━━━ Given records

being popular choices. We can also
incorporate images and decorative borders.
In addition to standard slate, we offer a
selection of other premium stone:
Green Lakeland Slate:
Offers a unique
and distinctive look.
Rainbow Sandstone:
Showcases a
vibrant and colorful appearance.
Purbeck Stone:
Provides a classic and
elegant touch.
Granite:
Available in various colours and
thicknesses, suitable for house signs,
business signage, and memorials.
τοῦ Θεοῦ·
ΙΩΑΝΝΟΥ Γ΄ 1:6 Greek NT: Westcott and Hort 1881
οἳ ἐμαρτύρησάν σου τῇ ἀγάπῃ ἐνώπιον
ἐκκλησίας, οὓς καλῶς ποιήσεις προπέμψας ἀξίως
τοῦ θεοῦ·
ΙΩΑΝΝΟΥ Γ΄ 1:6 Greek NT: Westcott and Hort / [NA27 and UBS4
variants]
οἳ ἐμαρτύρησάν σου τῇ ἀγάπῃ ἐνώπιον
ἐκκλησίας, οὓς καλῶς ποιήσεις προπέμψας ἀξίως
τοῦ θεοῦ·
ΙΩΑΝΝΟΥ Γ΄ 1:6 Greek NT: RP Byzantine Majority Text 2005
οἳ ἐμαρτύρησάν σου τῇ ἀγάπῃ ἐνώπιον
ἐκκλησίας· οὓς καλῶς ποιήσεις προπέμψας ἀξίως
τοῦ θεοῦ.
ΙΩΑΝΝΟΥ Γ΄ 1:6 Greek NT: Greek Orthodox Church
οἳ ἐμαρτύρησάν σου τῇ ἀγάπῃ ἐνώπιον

━━━━━━

* Assigned task: Reproduce all of the entries word for word.

* Result for this task:
being popular choices. We can also
incorporate images and decorative borders.
In addition to standard slate, we offer a
selection of other premium stone:
Green Lakeland Slate:
Offers a unique
and distinctive look.
Rainbow Sandstone:
Showcases a
vibrant and colorful appearance.
Purbeck Stone:
Provides a classic and
elegant touch.
Granite:
Available in various colours and
thicknesses, suitable for house signs,
business signage, and memorials.
τοῦ Θεοῦ·
ΙΩΑΝΝΟΥ Γ΄ 1:6 Greek NT: Westcott and Hort 1881
οἳ ἐμαρτύρησάν σου τῇ ἀγάπῃ ἐνώπιον
ἐκκλησίας, οὓς καλῶς ποιήσεις προπέμψας ἀξίως
τοῦ θεοῦ·
ΙΩΑΝΝΟΥ Γ΄ 1:6 Greek NT: Westcott and Hort / [NA27 and UBS4
variants]
οἳ ἐμαρτύρησάν σου τῇ ἀγάπῃ ἐνώπιον
ἐκκλησίας, οὓς καλῶς ποιήσεις προπέμψας ἀξίως
τοῦ θεοῦ·
ΙΩΑΝΝΟΥ Γ΄ 1:6 Greek NT: RP Byzantine Majority Text 2005
οἳ ἐμαρτύρησάν σου τῇ ἀγάπῃ ἐνώπιον
ἐκκλησίας· οὓς καλῶς ποιήσεις προπέμψας ἀξίως
τοῦ θεοῦ.
ΙΩΑΝΝΟΥ Γ΄ 1:6 Greek NT: Greek Orthodox Church
οἳ ἐμαρτύρησάν σου τῇ ἀγάπῃ ἐνώπιον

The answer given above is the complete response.